L’unico nostra possibilità nei confronti della problematica istituzionale (il “senato delle Regioni”) e della discussione settaria che l’accompagnerà purtroppo anche da noi nei prossimi mesi, è limitarne i danni e riproporre al nostro popolo ed ai nostri avversari le nostre convinzioni e convenienze, insite nella presente questione nazionale sarda: il mutamento della Costituzione che preveda la nazione sarda come popolo specifico e distinto dall’italiano (con i conseguenti particolari diritti culturali, economici ed istituzionali); un rapporto federale contrattato che ci faccia presenti in un senato (veramente federale) a composizione egualitaria tra le regioni (come in USA) e semmai con un premio alla presenza in esso della rappresentanza della nazione sarda; l’ottenimento formale e di diritto della presenza sarda a Bruxelles; la ridiscussione della presenza delle istituzioni italiane che hanno ruoli e compiti oppressivi nel territorio sardo (esercito, università, rappresentanze ministeriali, enti economici ….).
La costituzione che il governo italiano chiede ai cittadini sardi di approvare rappresenta nei principi e nei fatti il contrario di tutto questo, di quello che noi ci proponiamo da secoli e per la quale anche la nostra generazione continua a battersi. E’ accentratrice, diffidente di ogni regionalismo, antagonista verso i nostri diritti nazionali. Ma: coloro che ci chiedono di essere con loro per il NO (per tutti: Grillo, Berlusconi, Salvini…) ci riconoscerebbero questi stessi diritti?
La prima autonomia è finita con il piano di rinascita nel 1978 e da allora molto abbiamo riflettuto, elaborato e scritto. E’ mancata la volontà di una maggioranza politica capace di proporre questa nuova costituzione ai Sardi. Ora che siamo incalzati dal governo dell’Italia e ne subiamo l’iniziativa, si vorrebbe un adeguamento sic et simpliciter a quell’ordine del giorno. Dobbiamo invece confermare il nostro ed impegnare i prossimi mesi per rilanciarlo.
Il mio NO sarà meglio espresso allorché lo scrutatore leggerà nella mia scheda la parola SARDiGNA. Certo, la annullerà, ma la somma di tutte le schede che si sottrarranno all’obbedienza del ‘sì’ e dei ‘no’ – si chiamino pure ‘INDIPENDENTZIA’, SOVRANIDADE o ‘AUTONOMIA DE SA SARDIGNA’ – permetteranno una campagna di discussione con la nostra gente che potrà rappresentare tutto il lavoro compiuto negli ultimi decenni., prima durante e dopo la discussione sull’Assemblea costituente del Popolo Sardo, fino alla nostra critica radicale della recente riforma regionale degli Enti locali.
Mi rendo conto della difficoltà di spiegare questa scelta alla nostra gente.

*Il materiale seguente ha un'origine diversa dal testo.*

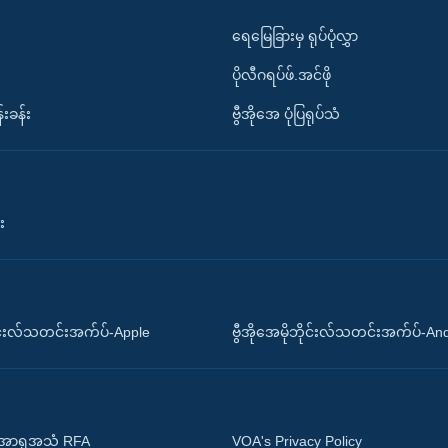
ရေမြေခြားမှ ရုပ်ပုံလွှာ
ပိုလီဂရပ်ဖ်.အင်ဖို
်းခန်း
ဗွီအိုအေ ပုံပြရုပ်သံ
း
ိုင်းလ်သတင်းအက်ပ်-Apple
ဗွီအိုအေမိုဘိုင်းလ်သတင်းအက်ပ်-An
 အာရှအသံ RFA
VOA's Privacy Policy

Ma potremo darci un programma di positivo lavoro e di ripresa dei nostri temi senza il peso di schierarci pro o contro le beghe italiane, cui si assoggettano da gregari le parti sarde. Ci ritroveremo tutti insieme, quei sardi non incatenati dalla presenti istituzioni italiane. Riprendiamo la strada maestra: gli ideali del sardismo quale unica meta.
By gianni mulas, 5 giugno 2016 @ 08:48
tutto ok,tranne la dichiarazioni di voto da annullare.
Vota NO con convinzionee contrasta il pericolo oggi maggiore,il centralismo di Renzi e dei suoi burattinai…..Domani faremo l’altra giusta battaglia.